Obviously, the only SWLCG Co-op design that could ever work involves playing as Jawas seeking to get the best salvage possible while evading Tusken Raiders and surviving Tatooine's harsh conditions.

I would play that game.

11 minutes ago, KrisWall said:

I would play that game.

So would I.

I've already put in my brief two cents about why I don't want a Star Wars Co-op LCG (like the original LCG idea), but I'd be into something scaled down. Something modeled more after the AHLCG with a RPG style narrative.

1 hour ago, qwertyuiop said:

So would I.

I've already put in my brief two cents about why I don't want a Star Wars Co-op LCG (like the original LCG idea), but I'd be into something scaled down. Something modeled more after the AHLCG with a RPG style narrative.

Tend to agree. I'd play a straight re-skin of Arkham Horror with Star Wars card names and art. The thing I dislike most about the LotR LCG is that I don't get the same feeling that I'm the "hero" and my deck is full of my abilities, gear and allies. Arkham Horror LCG does a good job of that.

I would love to play an Arkham Horror like Star Wars LCG. I would be in 100% from launch.
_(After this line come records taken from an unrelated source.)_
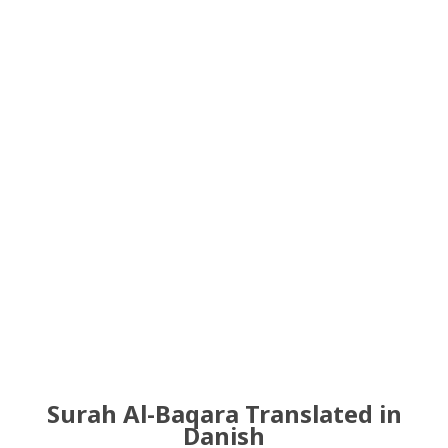
Surah Al-Baqara Translated in
Danish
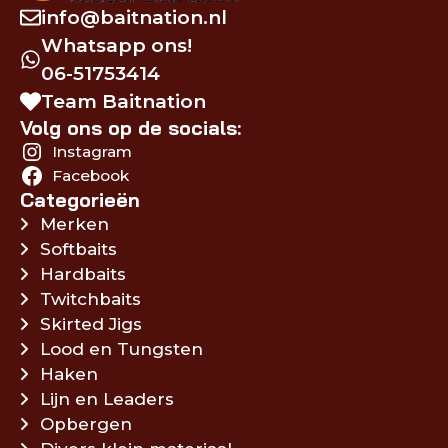
info@baitnation.nl
Whatsapp ons!
06-51753414
Team Baitnation
Volg ons op de socials:
Instagram
Facebook
Categorieën
Merken
Softbaits
Hardbaits
Twitchbaits
Skirted Jigs
Lood en Tungsten
Haken
Lijn en Leaders
Opbergen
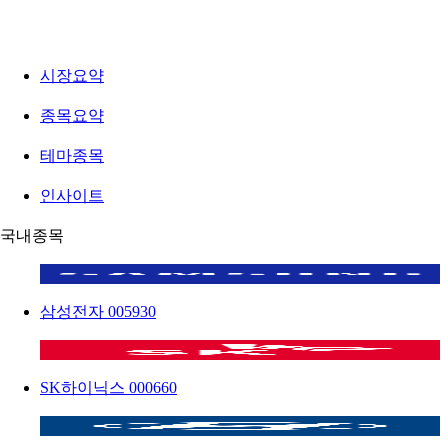
시장요약
종목요약
테마종목
인사이트
국내종목
삼성전자
005930
SK하이닉스
000660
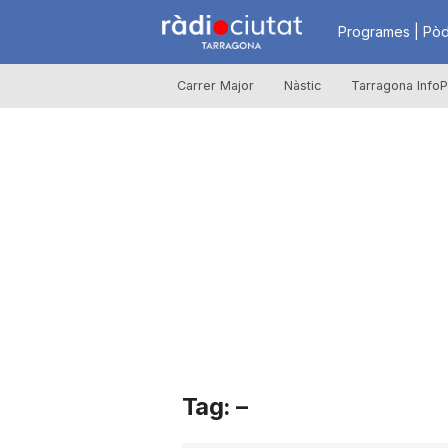
R
Programes | Pòd
Carrer Major
Nàstic
Tarragona InfoP
à
d
i
o
C
Tag: –
i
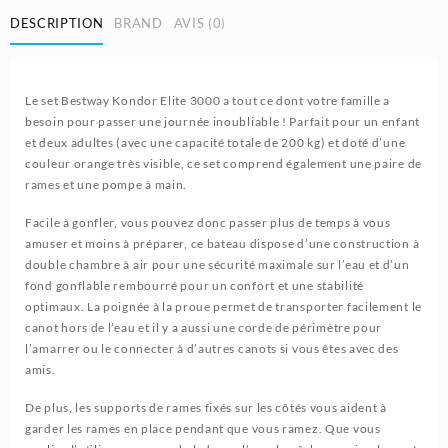
Pompe
DESCRIPTION
BRAND
AVIS (0)
à
main
246
Le set Bestway Kondor Elite 3000 a tout ce dont votre famille a
x
besoin pour passer une journée inoubliable ! Parfait pour un enfant
122cm
et deux adultes (avec une capacité totale de 200 kg) et doté d’une
200kg
couleur orange très visible, ce set comprend également une paire de
|
rames et une pompe à main.
Bestway
Facile à gonfler, vous pouvez donc passer plus de temps à vous
amuser et moins à préparer, ce bateau dispose d’une construction à
double chambre à air pour une sécurité maximale sur l’eau et d’un
fond gonflable rembourré pour un confort et une stabilité
optimaux. La poignée à la proue permet de transporter facilement le
canot hors de l’eau et il y a aussi une corde de périmètre pour
l’amarrer ou le connecter à d’autres canots si vous êtes avec des
amis.
De plus, les supports de rames fixés sur les côtés vous aident à
garder les rames en place pendant que vous ramez. Que vous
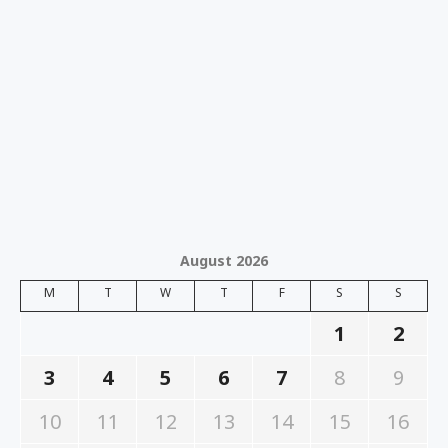
August 2026
M
T
W
T
F
S
S
1
2
3
4
5
6
7
8
9
10
11
12
13
14
15
16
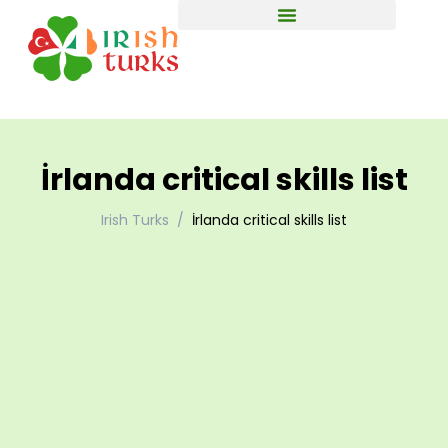
İrlanda critical skills list
Irish Turks
İrlanda critical skills list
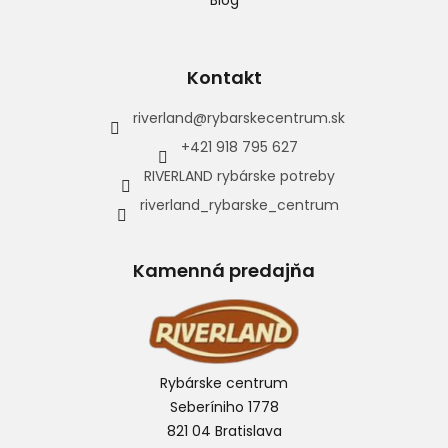
Kontakt
riverland
@
rybarskecentrum.sk
+421 918 795 627
RIVERLAND rybárske potreby
riverland_rybarske_centrum
Kamenná predajňa
Rybárske centrum
Seberíniho 1778
821 04 Bratislava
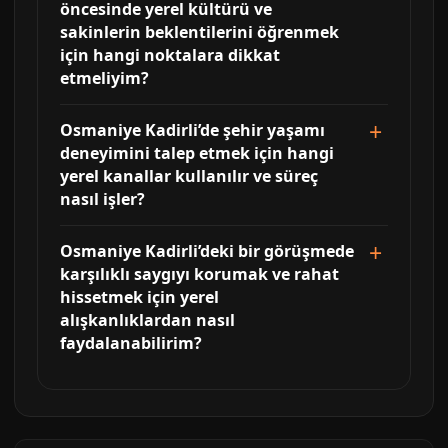
öncesinde yerel kültürü ve
sakinlerin beklentilerini öğrenmek
için hangi noktalara dikkat
etmeliyim?
Osmaniye Kadirli’de şehir yaşamı
deneyimini talep etmek için hangi
yerel kanallar kullanılır ve süreç
nasıl işler?
Osmaniye Kadirli’deki bir görüşmede
karşılıklı saygıyı korumak ve rahat
hissetmek için yerel
alışkanlıklardan nasıl
faydalanabilirim?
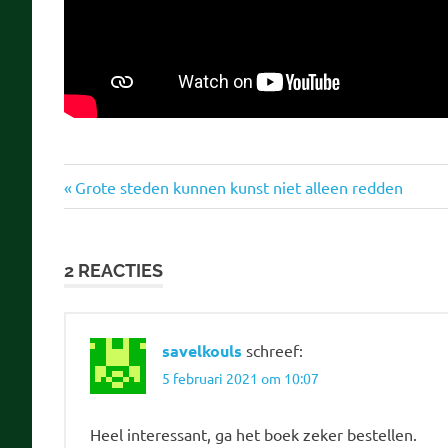
Andrew
Vorige
Bericht
Grote steden kunnen kunst niet alleen redden
Yang
bericht:
navigatie
Boeiende
Boeken
2 REACTIES
savelkouls
schreef:
5 februari 2021 om 10:07
Heel interessant, ga het boek zeker bestellen.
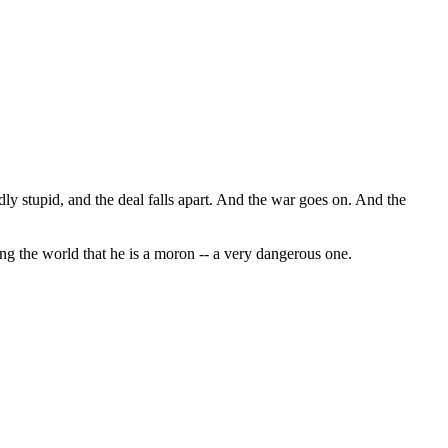
ly stupid, and the deal falls apart. And the war goes on. And the
ding the world that he is a moron -- a very dangerous one.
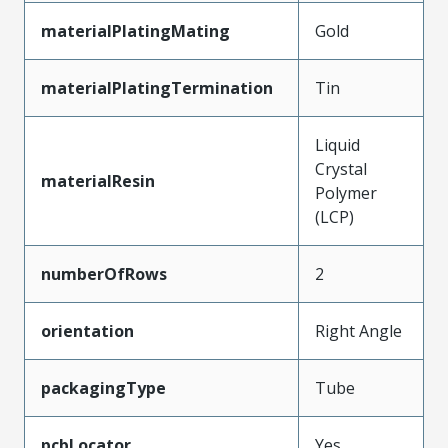
materialPlatingMating
Gold
materialPlatingTermination
Tin
Liquid
Crystal
materialResin
Polymer
(LCP)
numberOfRows
2
orientation
Right Angle
packagingType
Tube
pcbLocator
Yes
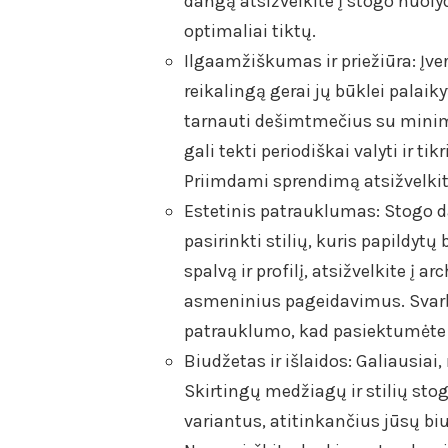
dangą atsižvelkite į stogo nuolydį
optimaliai tiktų.
Ilgaamžiškumas ir priežiūra: Įve
reikalingą gerai jų būklei palaiky
tarnauti dešimtmečius su minimal
gali tekti periodiškai valyti ir t
Priimdami sprendimą atsižvelkite 
Estetinis patrauklumas: Stogo dan
pasirinkti stilių, kuris papildy
spalvą ir profilį, atsižvelkite į a
asmeninius pageidavimus. Svarbu
patrauklumo, kad pasiektumėte 
Biudžetas ir išlaidos: Galiausiai
Skirtingų medžiagų ir stilių stog
variantus, atitinkančius jūsų bi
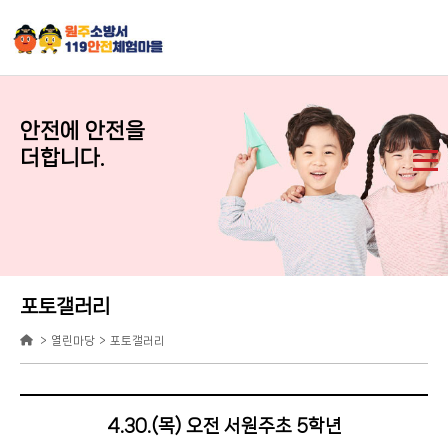
안전에 안전을
더합니다.
포토갤러리
열린마당
포토갤러리
4.30.(목) 오전 서원주초 5학년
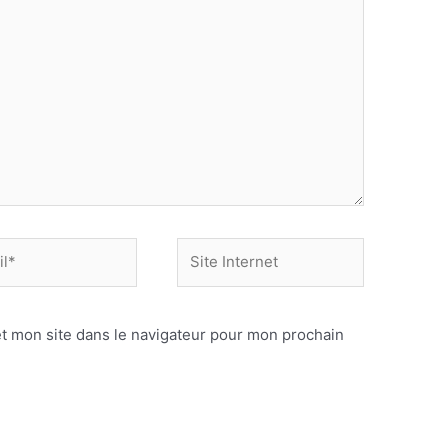
Site
Internet
t mon site dans le navigateur pour mon prochain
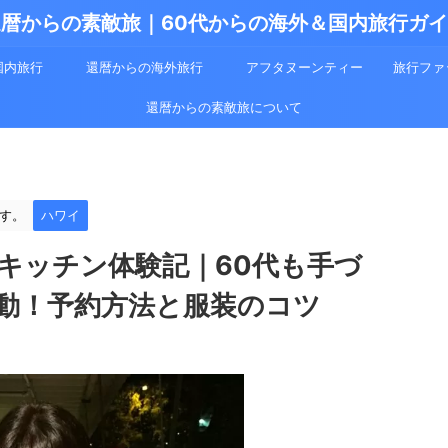
暦からの素敵旅｜60代からの海外＆国内旅行ガ
国内旅行
還暦からの海外旅行
アフタヌーンティー
旅行ファ
還暦からの素敵旅について
す。
ハワイ
キッチン体験記｜60代も手づ
動！予約方法と服装のコツ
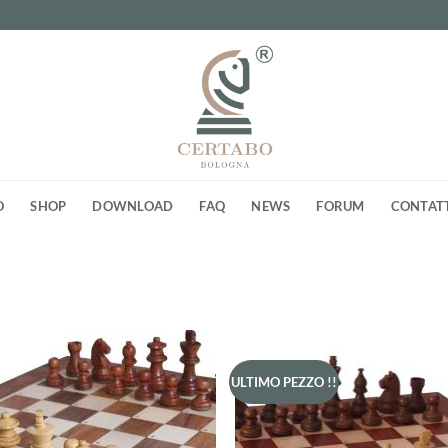
O
SHOP
DOWNLOAD
FAQ
NEWS
FORUM
CONTAT
ULTIMO PEZZO !!
Aggiungi
Aggi
alla lista
alla 
dei
de
desideri
desi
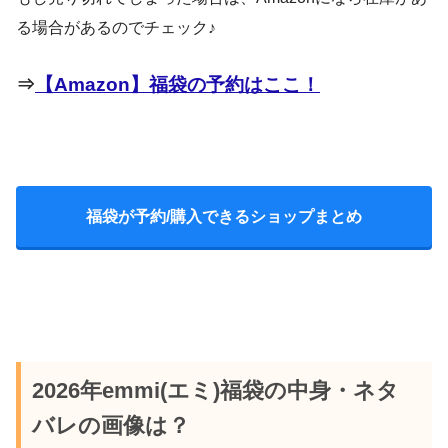
る場合があるのでチェック♪
⇒
【Amazon】福袋の予約はここ！
福袋が予約/購入できるショップまとめ
2026年emmi(エミ)福袋の中身・ネタ
バレの画像は？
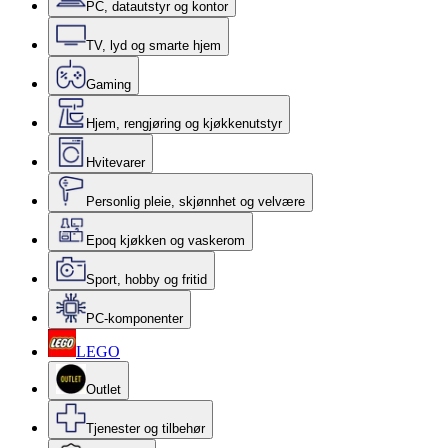
PC, datautstyr og kontor
TV, lyd og smarte hjem
Gaming
Hjem, rengjøring og kjøkkenutstyr
Hvitevarer
Personlig pleie, skjønnhet og velvære
Epoq kjøkken og vaskerom
Sport, hobby og fritid
PC-komponenter
LEGO
Outlet
Tjenester og tilbehør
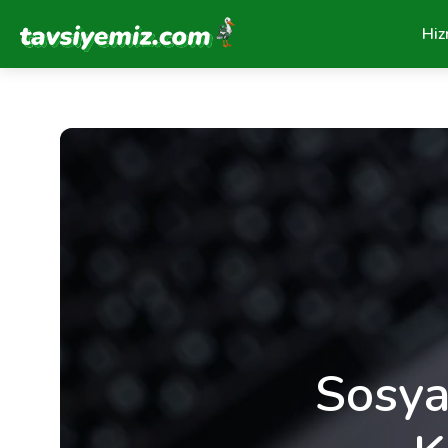
Tavsiyemiz Anasayfa
Hiz
Sosya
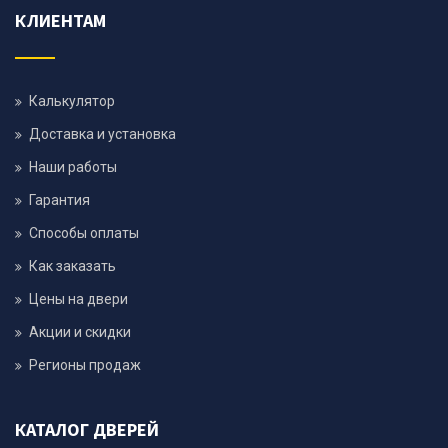
КЛИЕНТАМ
Калькулятор
Доставка и установка
Наши работы
Гарантия
Способы оплаты
Как заказать
Цены на двери
Акции и скидки
Регионы продаж
КАТАЛОГ ДВЕРЕЙ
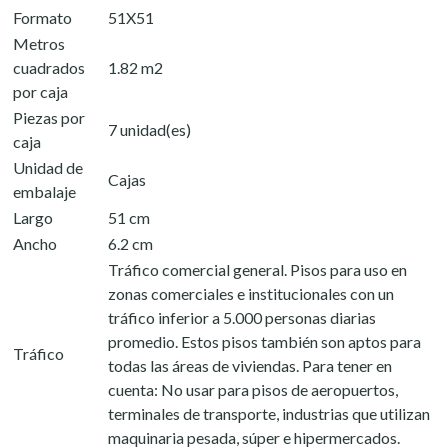
Formato
51X51
Metros
cuadrados
1.82 m2
por caja
Piezas por
7 unidad(es)
caja
Unidad de
Cajas
embalaje
Largo
51 cm
Ancho
6.2 cm
Tráfico comercial general. Pisos para uso en
zonas comerciales e institucionales con un
tráfico inferior a 5.000 personas diarias
promedio. Estos pisos también son aptos para
Tráfico
todas las áreas de viviendas. Para tener en
cuenta: No usar para pisos de aeropuertos,
terminales de transporte, industrias que utilizan
maquinaria pesada, súper e hipermercados.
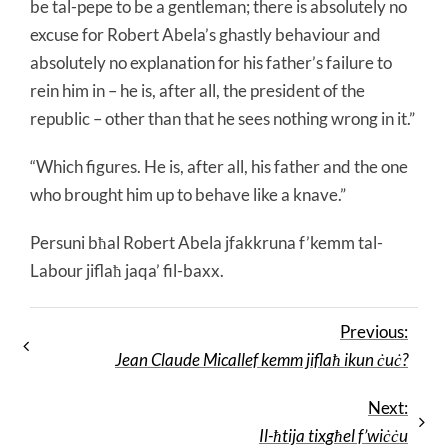
be tal-pepe to be a gentleman; there is absolutely no
excuse for Robert Abela’s ghastly behaviour and
absolutely no explanation for his father’s failure to
rein him in – he is, after all, the president of the
republic – other than that he sees nothing wrong in it.”
“Which figures. He is, after all, his father and the one
who brought him up to behave like a knave.”
Persuni bħal Robert Abela jfakkruna f’kemm tal-
Labour jiflaħ jaqa’ fil-baxx.
Previous:
Jean Claude Micallef kemm jiflaħ ikun ċuċ?
Next:
Il-ħtija tixgħel f’wiċċu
As for playing with nameless rebels and imperials, I’m 100% fine with that. Create new heroes on missions to spy, slice, steal data, and even fight and escape all with a similar encounter card and threat token mechanics!

The popular and critical acclaim that AHLCG has received + SWLCG going away, makes a co-op SWLCG a safe bet. I think there's definitely a market to sustain Destiny and a co-op SW card game.

But there's problems with a co-op SW lcg from a marketing standpoint. What can they call it? Star Wars the Card Game? That'd be confusing. They can't even call it a 2nd edition, because it'd be unrecognisable from the first.

I'd like to see a separate game that isn't an lcg, with less frequent product releases. Something like "Star Wars: the Adventure Card Game" - inspired by Elder Sign and Warhammer Quest Adventure Card Game. Mainly card based, but chuck some imperial assault style dice in there

On 3/27/2018 at 8:32 AM, jonboyjon1990 said:

The popular and critical acclaim that AHLCG has received + SWLCG going away, makes a co-op SWLCG a safe bet. I think there's definitely a market to sustain Destiny and a co-op SW card game.

But there's problems with a co-op SW lcg from a marketing standpoint. What can they call it? Star Wars the Card Game? That'd be confusing. They can't even call it a 2nd edition, because it'd be unrecognisable from the first.

I'd like to see a separate game that isn't an lcg, with less frequent product releases. Something like "Star Wars: the Adventure Card Game" - inspired by Elder Sign and Warhammer Quest Adventure Card Game. Mainly card based, but chuck some imperial assault style dice in there

They could call it literally anything.

  • Star Wars: Rebel Cell
  • Star Wars: Fight the Empire
  • Star Wars: Conquest
  • Star Wars: Loth-Cat Squadron
  • Star Wars: The Card Game 2, Electric Boogaloo

Naming the game is a very small issue. I think dice would actually work as a randomization method. You could just use Stars Wars RPG style dice and have opposed roles for the various skill and combat checks that would happen.